En esas estaba cuando, finalmente, después de mucha insistencia, aceptó en septiembre el llamado del director Mario Ribero para protagonizar en cine Mamá, tómate la sopa, una comedia negra sobre un cuarentón débil de carácter que se enamora de una peluquera. La cinta ha sido la sensación de esta temporada, con más de 300.000 espectadores. Ya entrados en gastos en Colombia, también se le midió, a comienzos de este año, a ser jurado del programa Colombia tiene talento, del Canal RCN, gracias al cual anda viajando por las principales ciudades del país eligiendo a los concursantes que luego se enfrentarán entre sí exhibiendo sus más disímiles cualidades en el escenario.

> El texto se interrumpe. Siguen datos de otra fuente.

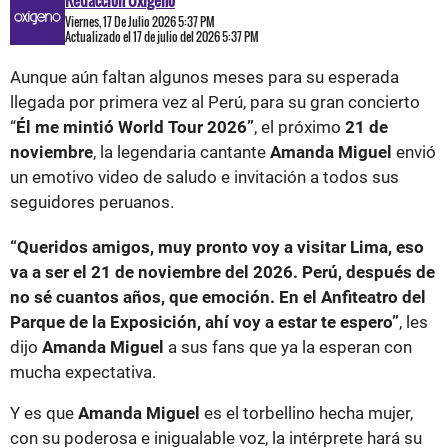
Viernes, 17 De Julio 2026 5:37 PM
Actualizado el 17 de julio del 2026 5:37 PM
Aunque aún faltan algunos meses para su esperada
llegada por primera vez al Perú, para su gran concierto
“
Él me mintió World Tour 2026”
, el próximo
21 de
noviembre
, la legendaria cantante
Amanda Miguel
envió
un emotivo video de saludo e invitación a todos sus
seguidores peruanos.
“Queridos amigos, muy pronto voy a visitar Lima, eso
va a ser el 21 de noviembre del 2026. Perú, después de
no sé cuantos años, que emoción. En el Anfiteatro del
Parque de la Exposición, ahí voy a estar te espero”
, les
dijo
Amanda Miguel
a sus fans que ya la esperan con
mucha expectativa.
Y es que
Amanda Miguel
es el torbellino hecha mujer,
con su poderosa e inigualable voz, la intérprete hará su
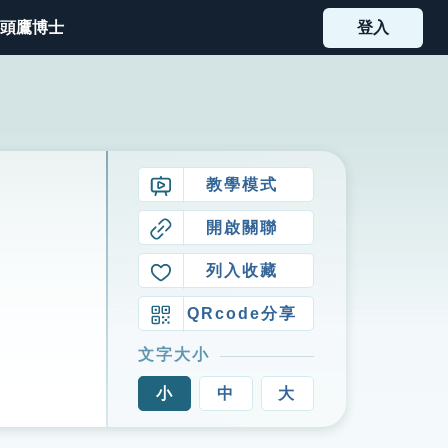
頭鷹博士
登入
教學模式
開啟關聯
列入收藏
QRcode分享
文字大小
小
中
大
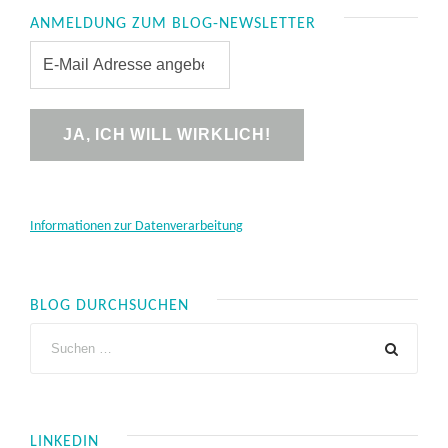
ANMELDUNG ZUM BLOG-NEWSLETTER
Informationen zur Datenverarbeitung
BLOG DURCHSUCHEN
LINKEDIN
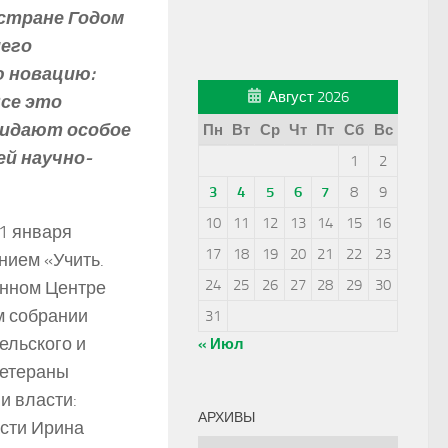
 стране Годом
шего
ю новацию:
Август 2026
Все это
ридают особое
Пн
Вт
Ср
Чт
Пт
Сб
Вс
ей научно-
1
2
3
4
5
6
7
8
9
10
11
12
13
14
15
16
31 января
17
18
19
20
21
22
23
ием «Учить.
24
25
26
27
28
29
30
енном Центре
м собрании
31
ельского и
« Июл
ветераны
и власти:
АРХИВЫ
сти Ирина
Архивы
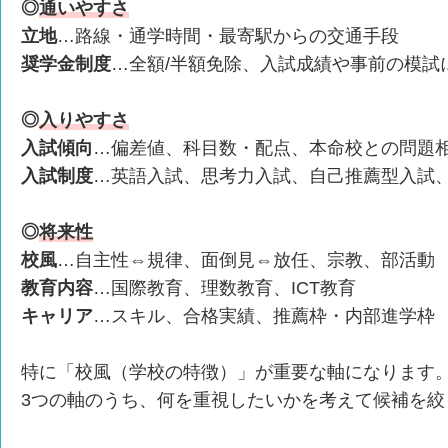
◎
通いやすさ
立地
…路線・通学時間・最寄駅からの交通手段
奨学金制度
…全額/半額免除、入試成績や事前の模試
◎
入りやすさ
入試傾向
…偏差値、科目数・配点、本命校との問題
入試制度
…英語入試、思考力入試、自己推薦型入試
◎
将来性
校風
…自主性⇔規律、面倒見⇔放任、宗教、部活動
教育内容
…国際教育、理数教育、ICT教育
キャリア
…スキル、合格実績、推薦枠・内部進学枠
特に「校風（学校の特徴）」が重要な軸になります
3つの軸のうち、何を重視したいかを考えて候補を絞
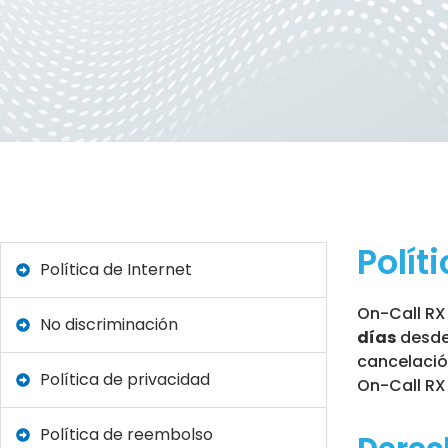
Polít
Política de Internet
On-Call RX
No discriminación
días
desde
cancelació
Política de privacidad
On-Call RX
Política de reembolso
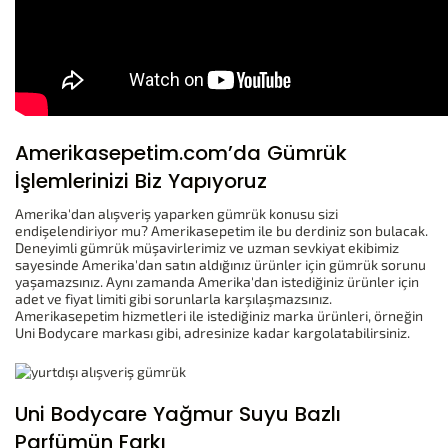
Amerikasepetim.com’da Gümrük
İşlemlerinizi Biz Yapıyoruz
Amerika'dan alışveriş yaparken gümrük konusu sizi
endişelendiriyor mu? Amerikasepetim ile bu derdiniz son bulacak.
Deneyimli gümrük müşavirlerimiz ve uzman sevkiyat ekibimiz
sayesinde Amerika'dan satın aldığınız ürünler için gümrük sorunu
yaşamazsınız. Aynı zamanda Amerika'dan istediğiniz ürünler için
adet ve fiyat limiti gibi sorunlarla karşılaşmazsınız.
Amerikasepetim hizmetleri ile istediğiniz marka ürünleri, örneğin
Uni Bodycare markası gibi, adresinize kadar kargolatabilirsiniz.
Uni Bodycare Yağmur Suyu Bazlı
Parfümün Farkı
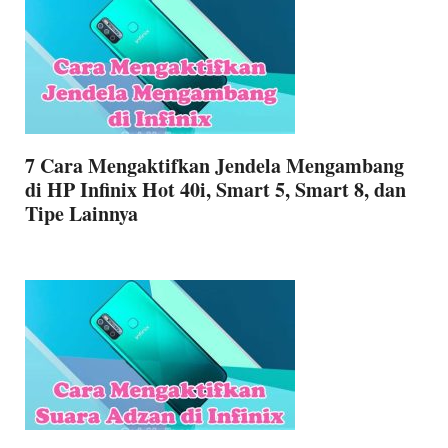
7 Cara Mengaktifkan Jendela Mengambang
di HP Infinix Hot 40i, Smart 5, Smart 8, dan
Tipe Lainnya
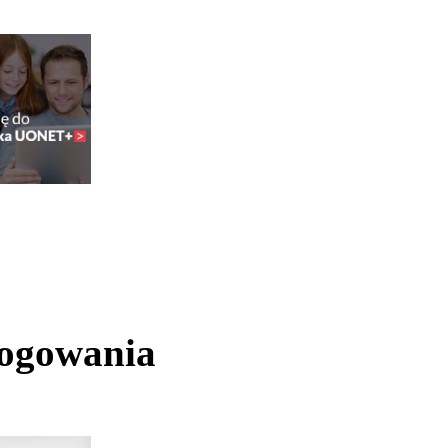
logowania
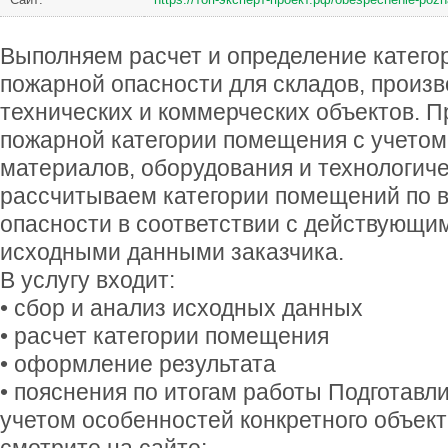
Выполняем расчет и определение катего
пожарной опасности для складов, произв
технических и коммерческих объектов. 
пожарной категории помещения с учетом
материалов, оборудования и технологиче
рассчитываем категории помещений по 
опасности в соответствии с действующи
исходными данными заказчика.
В услугу входит:
• сбор и анализ исходных данных
• расчет категории помещения
• оформление результата
• пояснения по итогам работы Подготавл
учетом особенностей конкретного объект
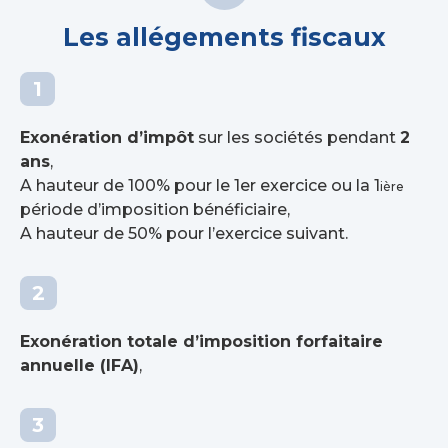
Les allégements fiscaux
Exonération d’impôt
sur les sociétés pendant
2
ans
,
A hauteur de 100% pour le 1er exercice ou la 1
ière
période d’imposition bénéficiaire,
A hauteur de 50% pour l’exercice suivant.
Exonération totale d’imposition forfaitaire
annuelle (IFA)
,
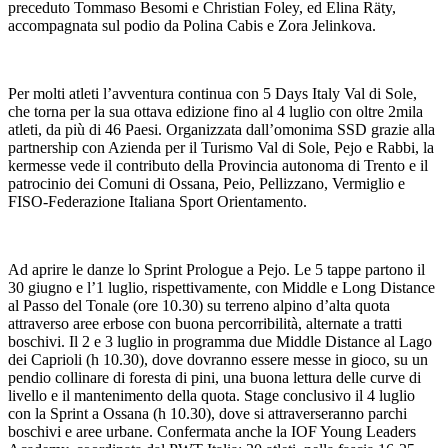
preceduto Tommaso Besomi e Christian Foley, ed Elina Räty,
accompagnata sul podio da Polina Cabis e Zora Jelinkova.
Per molti atleti l’avventura continua con 5 Days Italy Val di Sole,
che torna per la sua ottava edizione fino al 4 luglio con oltre 2mila
atleti, da più di 46 Paesi. Organizzata dall’omonima SSD grazie alla
partnership con Azienda per il Turismo Val di Sole, Pejo e Rabbi, la
kermesse vede il contributo della Provincia autonoma di Trento e il
patrocinio dei Comuni di Ossana, Peio, Pellizzano, Vermiglio e
FISO-Federazione Italiana Sport Orientamento.
Ad aprire le danze lo Sprint Prologue a Pejo. Le 5 tappe partono il
30 giugno e l’1 luglio, rispettivamente, con Middle e Long Distance
al Passo del Tonale (ore 10.30) su terreno alpino d’alta quota
attraverso aree erbose con buona percorribilità, alternate a tratti
boschivi. Il 2 e 3 luglio in programma due Middle Distance al Lago
dei Caprioli (h 10.30), dove dovranno essere messe in gioco, su un
pendio collinare di foresta di pini, una buona lettura delle curve di
livello e il mantenimento della quota. Stage conclusivo il 4 luglio
con la Sprint a Ossana (h 10.30), dove si attraverseranno parchi
boschivi e aree urbane. Confermata anche la IOF Young Leaders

¿Miedo yo?Reina de belleza, actriz, presentadora… Paola Turbay es hoy (siempre lo ha sido), una mujer sin complejos. No es una detrás de las cámaras y otra frente a ellas. Es una conversadora desprevenida que no estudia sus respuestas sino que las va hilvanando con una madurez apoyada en una arrolladora personalidad, en un carisma que le brota por los poros con una naturalidad que sorprende, sin dudas respecto de su talento y de sus capacidades histriónicas. No se deslumbra con la inmediatez ni con las figuras mediáticas del momento. No aspira a alternar con Tom Cruise ni emular a Angelina Jolie. ¿Su referencia? “Rita Moreno. Cuando sea grande quiero ser como ella. ¡Qué mujer!”, afirma. Moreno es la actriz puertorriqueña que hoy tiene 80 años y con quien Paola trabajó en la serie Cane. En Hollywood es una leyenda que ha coronado su carrera con premios como el Tony, el Grammy, el Emmy y hasta un Óscar en 1961 por su participación en la película West Side Story.

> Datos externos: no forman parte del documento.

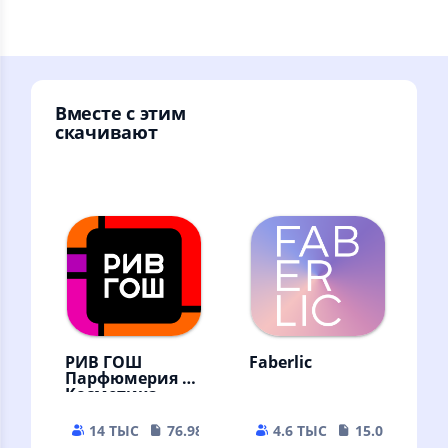
Вместе с этим
скачивают
РИВ ГОШ
Faberlic
Парфюмерия и
Косметика
14 ТЫС
76.98 MB
4.6 ТЫС
15.07 MB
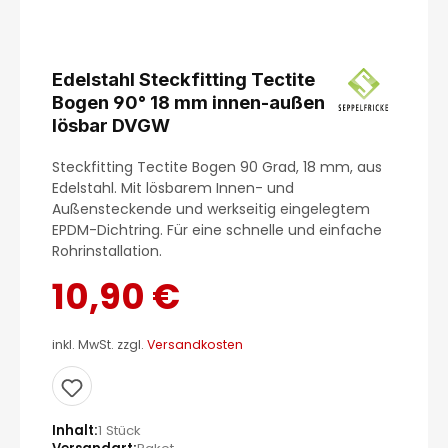
Edelstahl Steckfitting Tectite
Bogen 90° 18 mm innen-außen
lösbar DVGW
Steckfitting Tectite Bogen 90 Grad, 18 mm, aus
Edelstahl. Mit lösbarem Innen- und
Außensteckende und werkseitig eingelegtem
EPDM-Dichtring. Für eine schnelle und einfache
Rohrinstallation.
10,90 €
inkl. MwSt. zzgl.
Versandkosten
Inhalt
1 Stück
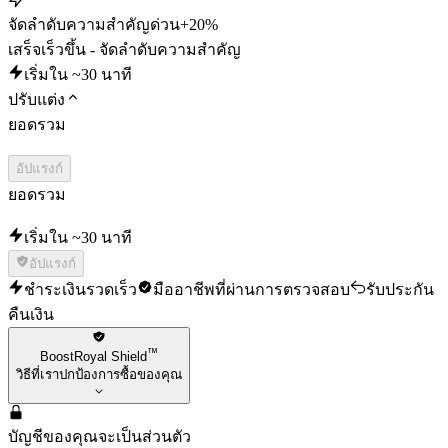
จัดลำดับความสำคัญด่วน
+20%
เสร็จเร็วขึ้น - จัดลำดับความสำคัญ
เริ่มใน ~30 นาที
ปรับแต่ง
ยอดรวม
อัปแรงก์
ยอดรวม
เริ่มใน ~30 นาที
อัปแรงก์
ชำระเงินรวดเร็ว
มืออาชีพที่ผ่านการตรวจสอบ
รับประกัน
คืนเงิน
™
BoostRoyal Shield
วิธีที่เราปกป้องการซื้อของคุณ
บัญชีของคุณจะเป็นส่วนตัว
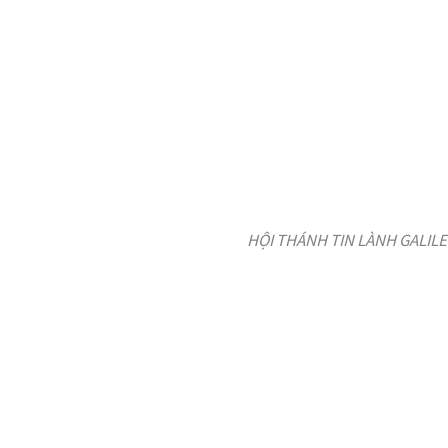
HỘI THÁNH TIN LÀNH GALILE V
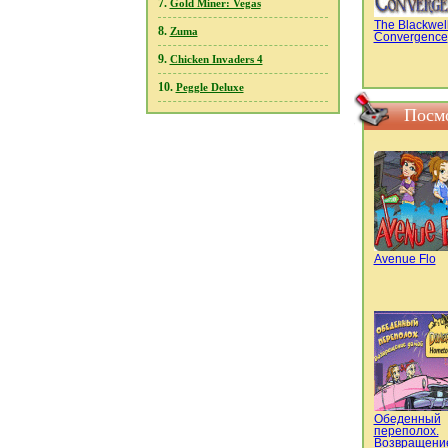
7.
Gold Miner: Vegas
The Blackwel
8.
Zuma
Convergence
9.
Chicken Invaders 4
10.
Peggle Deluxe
Посмо
Avenue Flo
Обеденный
переполох.
Возвращени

Paola no se anda con nimiedades. ¿Cuál es su aspiración como actriz? “Trabajar con Anthony Hopkins. Es un ángel. ¡Me encanta su serenidad de sicópata! Estuve a punto de trabajar con él en un cortometraje, pero entonces lo llamó Woody Allen para protagonizar Conocerás al hombre de tus sueños, y adivina a quién prefirió…”. Paola Turbay tiene un humor delicioso que le permite llevar su profesión sin la ansiedad con la que la sufren muchas de las estrellas. ¿Miedo? ¡Qué va! Ni cuando vio su rostro en las vallas enormes de Los Ángeles y Nueva York anunciando las series de televisión de las que hacía parte. Paola ni siquiera permite esa pregunta. Se limita a entornar los ojos y negar con la cabeza como diciendo “eso jamás se me ha pasado por la mente”.

Y lo confirma minutos después, ya arreglada para la última sesión, con una falda corta que hace lucir sus largas piernas. Se aproxima al set y comienza a estirarse en un asiento, a contonearse sobre él y a reírse como sólo ella sabe hacerlo, y antes de que el obturador empiece a disparar, se voltea hacia la cámara con inocente coquetería: “A mí sólo díganme, yo puedo hacer lo que sea”.

Ella es únicaTal vez por eso Hernán Puentes, María Elisa Duque y Esteban Escobar, los tres fotógrafos elegidos por CROMOS para la ocasión, coinciden en lo gratificante que resulta trabajar con ella, porque ni siquiera necesita producirse. Basta con que la cámara la enfoque para que se sienta en su zona de confort. Así ha sido toda la vida. La misma expresión que emplea espontáneamente para conversar es la misma que queda registrada en la cámara. La Paola de las fotos es la misma que uno puede encontrarse por la calle. Es una mujer genuina y, por eso mismo, única.

Quizás sea ese el motivo por el cual los 41 años le sientan de maravilla. Es una mujer que se ama, y eso no solo queda reflejado en las fotos, sino en su propia vida. Hace poco más de un año decidió ser vegetariana. No come carne ni sus derivados, y se siente mucho más ligera, aunque a veces sea imposible no cometerle a la dieta una que otra trampa. “¡No me resisto a un vaso de Milo ni a una chocolatina Jet!”. Al fin y al cabo, no ha dejado de ser como era. Solo ha enriquecido su espíritu con lo que le ha aportado la vida, que no es poco. Pero en últimas, al terminar la jornada fotográfica, cuando ya se han apagado las luces del estudio, se le nota que sigue siendo la misma de su primer comercial.